The veteran forward had his finest performance since joining the team in the game against the Bucks. He scored 15 points on 5-of-7 shooting with all of his makes coming from three-point range, and added 2 rebounds and 1 assist for a 12.6 Game Score; that is his fifth-best game score of the season, and his highest output in a losing effort.
Chandler has been mostly asked to space the floor and spot up when he enters the game. LA doesn’t have any plays to run for him, so his role is somewhat limited, but the Clippers have enough ball-handlers and creators and Chandler really just needs to finish plays. He has gotten a little iso-happy in previous instances, but Chandler made quick decisions against Milwaukee.
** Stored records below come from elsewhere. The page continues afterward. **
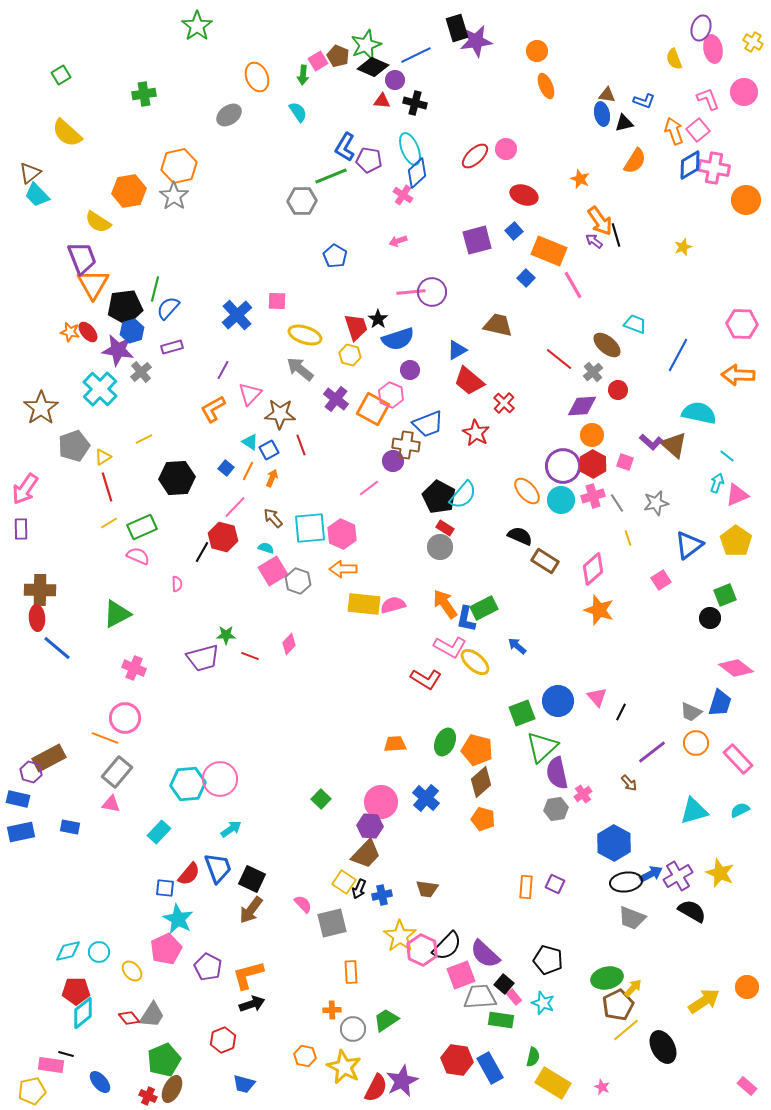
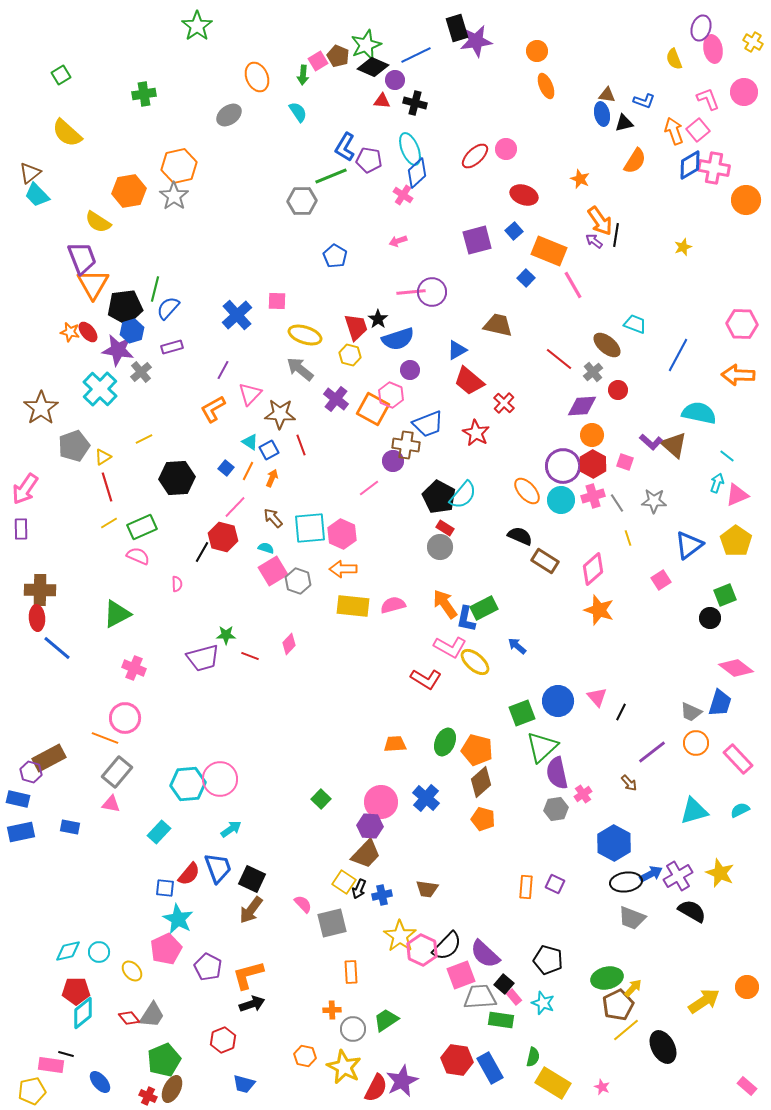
black line at (616, 235): rotated 25 degrees clockwise
gray star at (656, 503): moved 2 px left, 2 px up; rotated 15 degrees clockwise
yellow rectangle at (364, 604): moved 11 px left, 2 px down
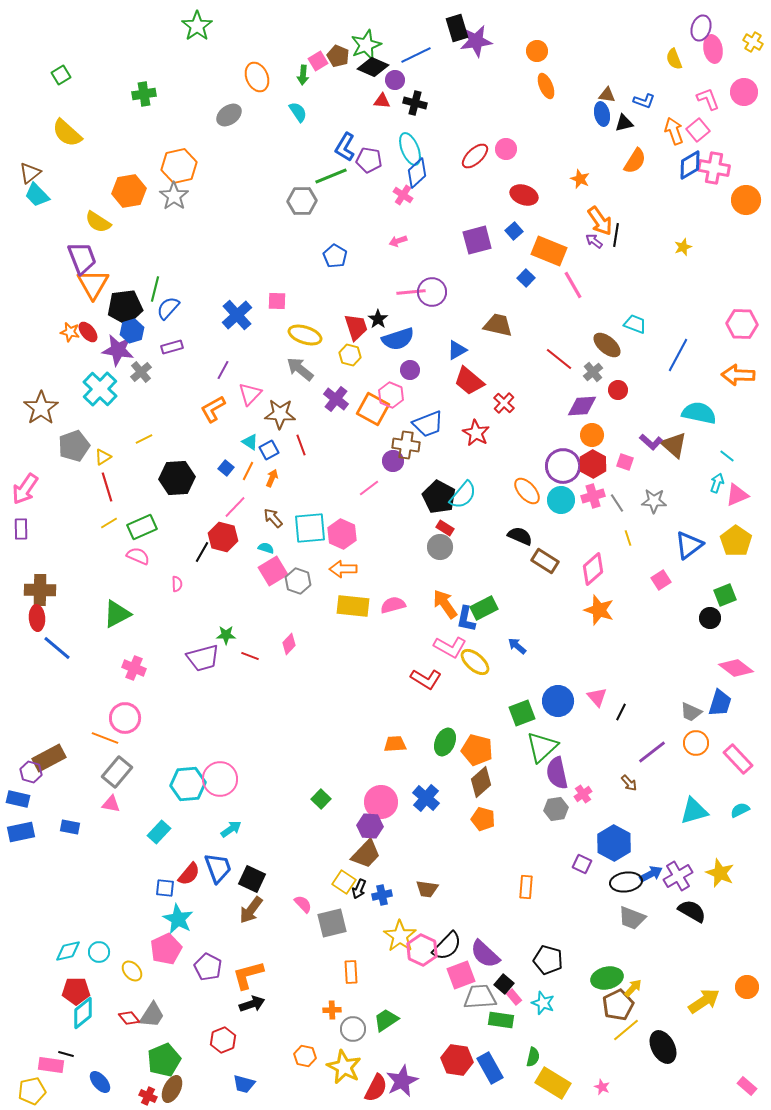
purple square at (555, 884): moved 27 px right, 20 px up
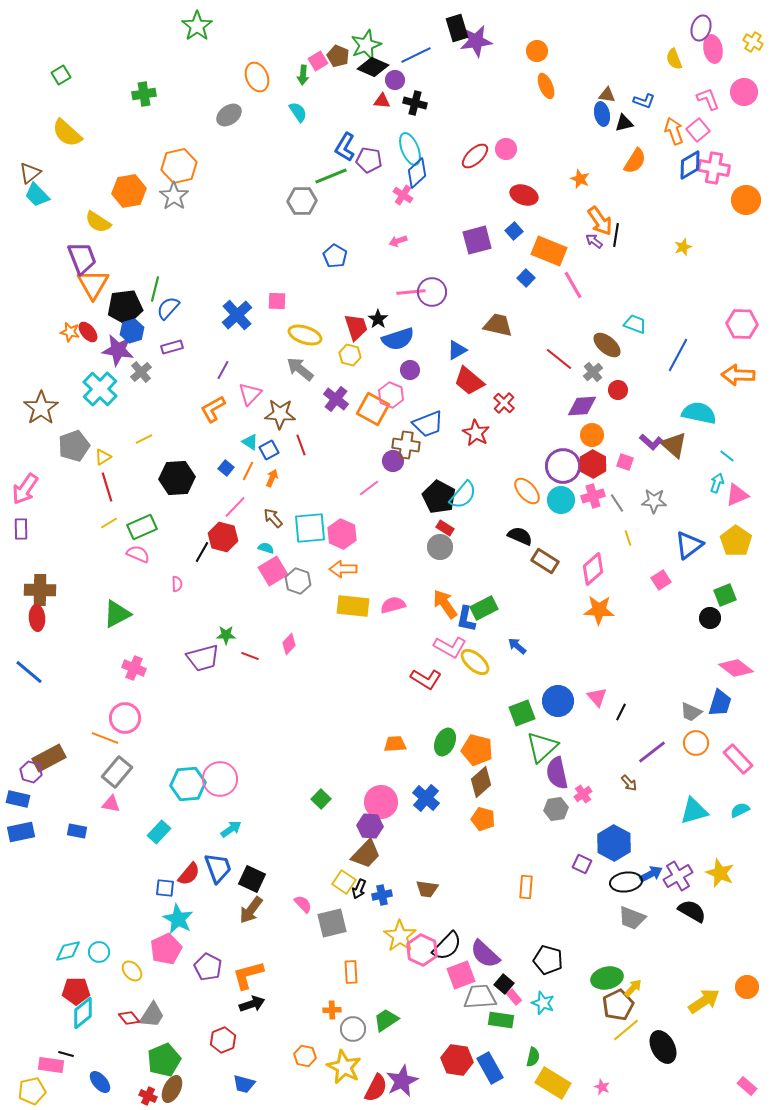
pink semicircle at (138, 556): moved 2 px up
orange star at (599, 610): rotated 16 degrees counterclockwise
blue line at (57, 648): moved 28 px left, 24 px down
blue rectangle at (70, 827): moved 7 px right, 4 px down
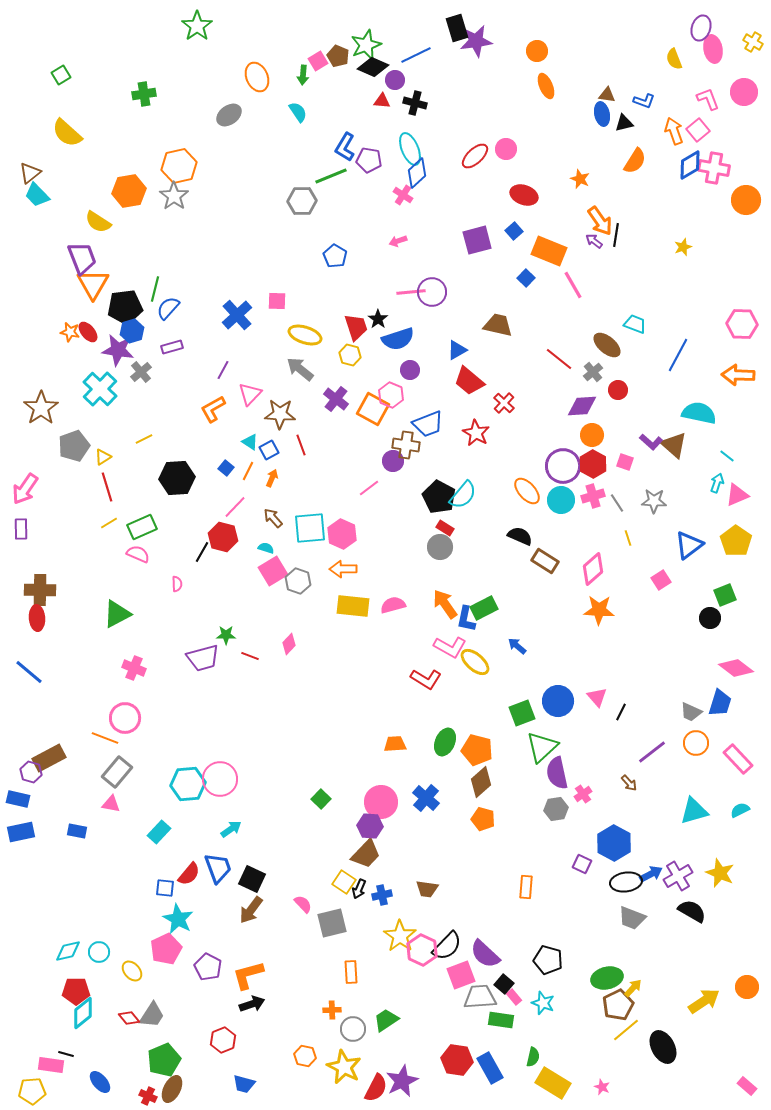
yellow pentagon at (32, 1091): rotated 8 degrees clockwise
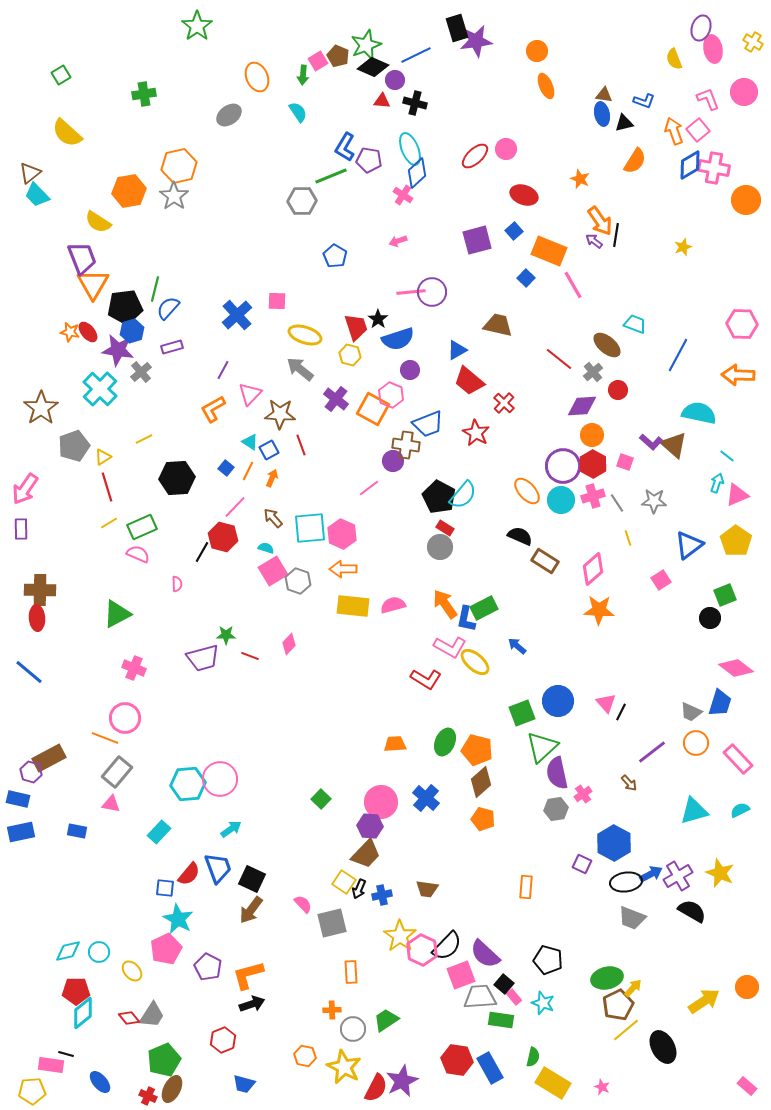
brown triangle at (607, 95): moved 3 px left
pink triangle at (597, 697): moved 9 px right, 6 px down
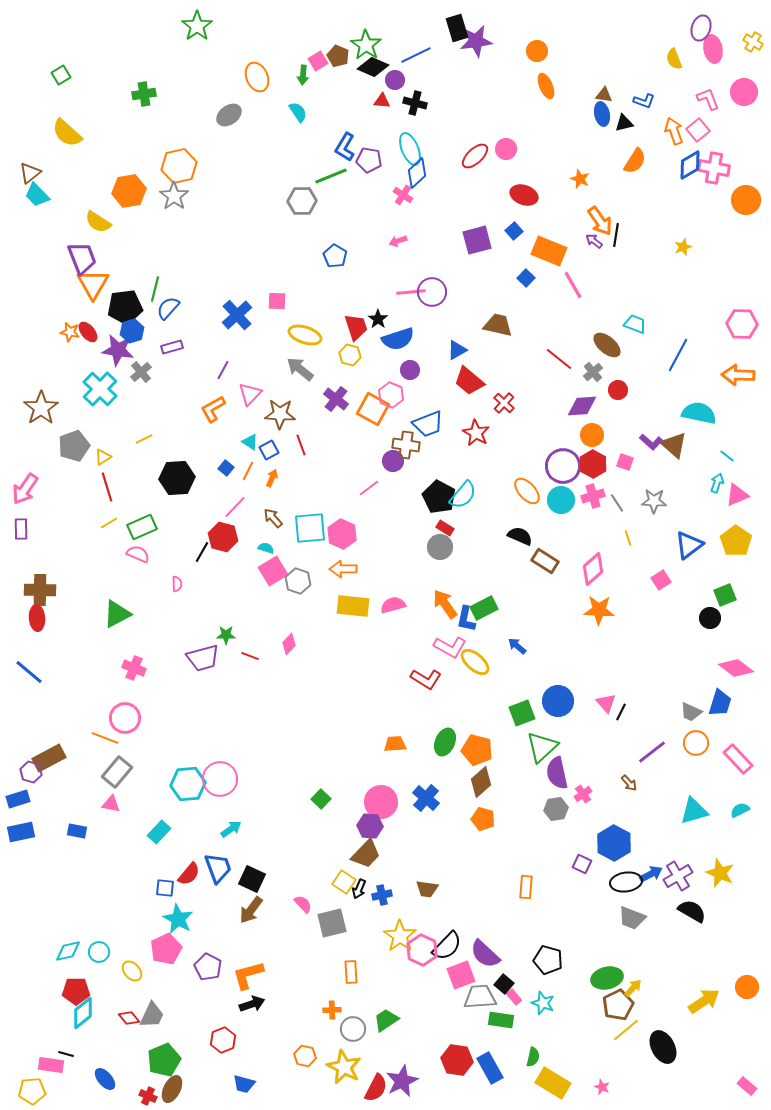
green star at (366, 45): rotated 16 degrees counterclockwise
blue rectangle at (18, 799): rotated 30 degrees counterclockwise
gray trapezoid at (152, 1015): rotated 8 degrees counterclockwise
blue ellipse at (100, 1082): moved 5 px right, 3 px up
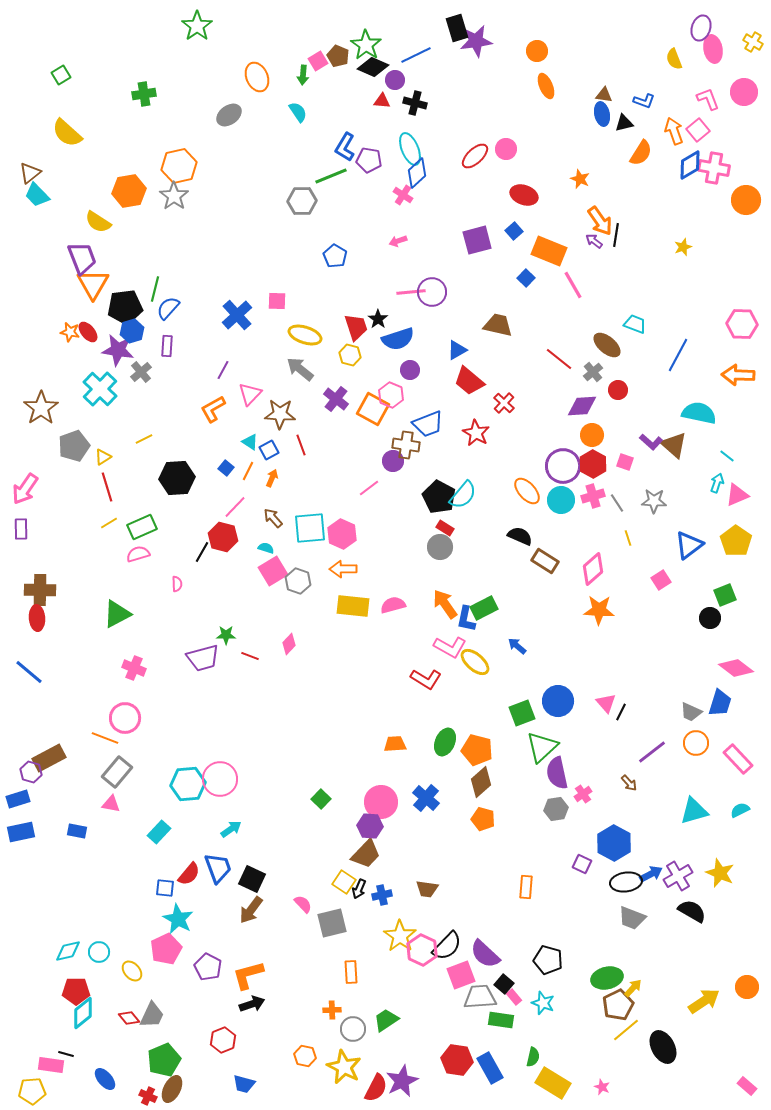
orange semicircle at (635, 161): moved 6 px right, 8 px up
purple rectangle at (172, 347): moved 5 px left, 1 px up; rotated 70 degrees counterclockwise
pink semicircle at (138, 554): rotated 40 degrees counterclockwise
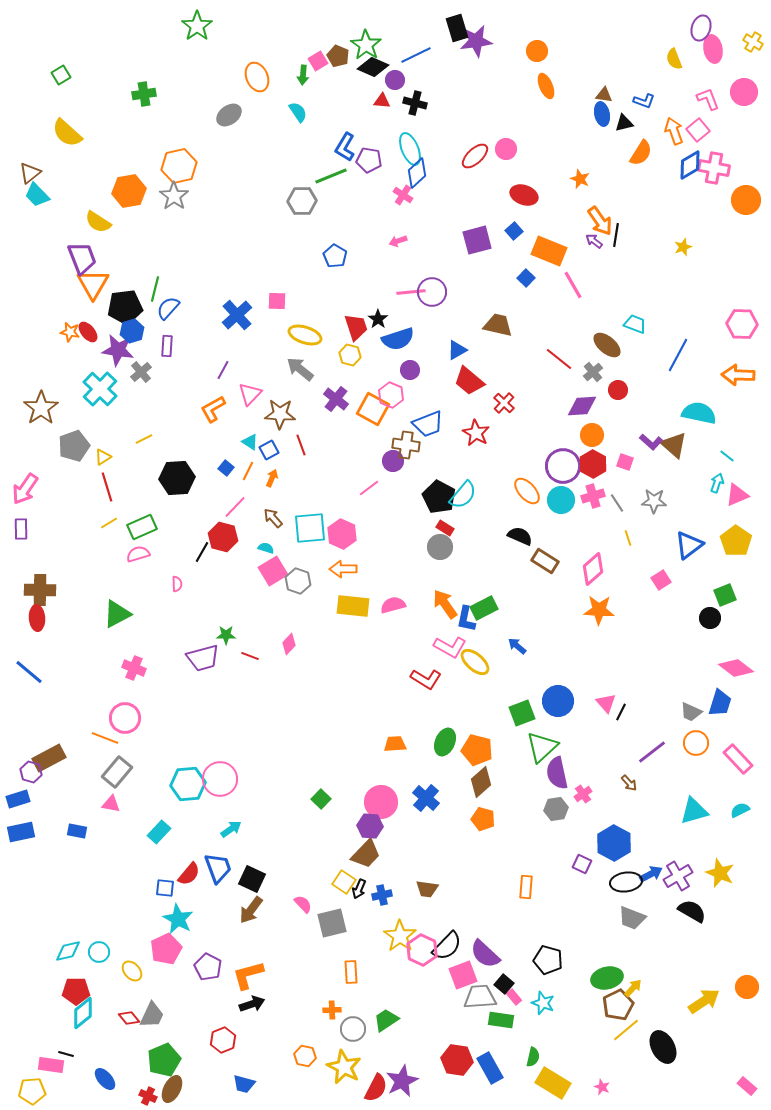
pink square at (461, 975): moved 2 px right
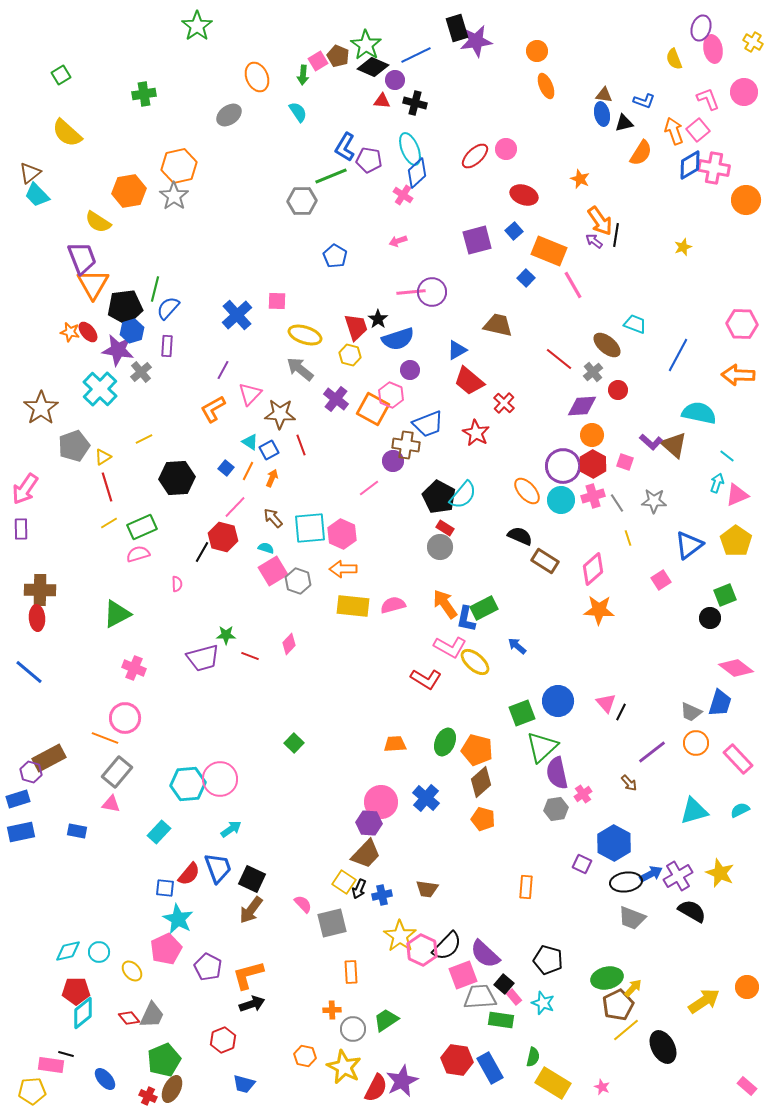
green square at (321, 799): moved 27 px left, 56 px up
purple hexagon at (370, 826): moved 1 px left, 3 px up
His first three-point attempt in the first quarter was created by Montrezl Harrell. Harrell was surveying the floor at the top of the key, motioned for Chandler to curl from the corner to the wing behind a JaMychal Green screen, and hit Chandler for a fairly open look before Giannis Antetokounmpo could arrive for the contest. It was a simple action, well-executed, and almost had the desired result, but Chandler’s three rimmed out.
Chandler really got going in the fourth quarter, draining his first triple in semi-transition after bringing the ball up himself and using a mini-drag screen from Harrell. Chandler’s second triple came with Harrell directing at the top of the key again, finding Chandler on the right wing. He hit another from that spot after a Green drive-and-kick that pulled the Clippers to within 9 points with 6:12 remaining in the game. The lead ballooned again, but Chandler got fancy with his fourth triple, spotting up from about several feet behind the arc. He finished off his scoring with another three in transition, this time a catch-and-shoot jumper assisted by Landry Shamet.
During the quarter, Ralph Lawler and Ryan Hollins couldn’t stop gushing about Chandler’s defense, as his defensive rating is 102.7 since coming to Los Angeles, and if his offense can come around, that will make him more playable. “This ball club is going to need him, especially his defense,” Hollins said.
Small sample caveats, and other qualifiers, obviously apply. For one, the game was mostly out of reach in the fourth quarter when Chandler went on his shooting streak. With Lou Williams unavailable, Chandler was able to have a larger share of the second-unit offense. There’s also the fact that Milwaukee has a defensive strategy to deliberately concede open three-pointers to below-average shooters; Chandler entered this game 2-of-16 from deep as a Clipper, so he definitely fits the bill.
Then again, the fact that Chandler was able to find quality shots when Williams wasn’t there to create them suggests that he’s getting more comfortable on the floor after joining a new squad and missing so much time due to injury. He has played in garbage time multiple times during his brief LA tenure, and he hasn’t yet shown this amount of pop, so it’s worth celebrating.
Chandler has already cemented his spot in the second unit. He is probably the 10th man in the rotation, but Doc Rivers has expressed his desire to keep a large rotation heading into the playoffs because that is the team’s strength. Chandler also gives LA an opportunity to stay big off the bench, which fits with the physical, bruising identity the Clippers have espoused all season.
This version of Chandler gives the team more lineup flexibility and raises the team’s ceiling. Let’s hope he sticks around.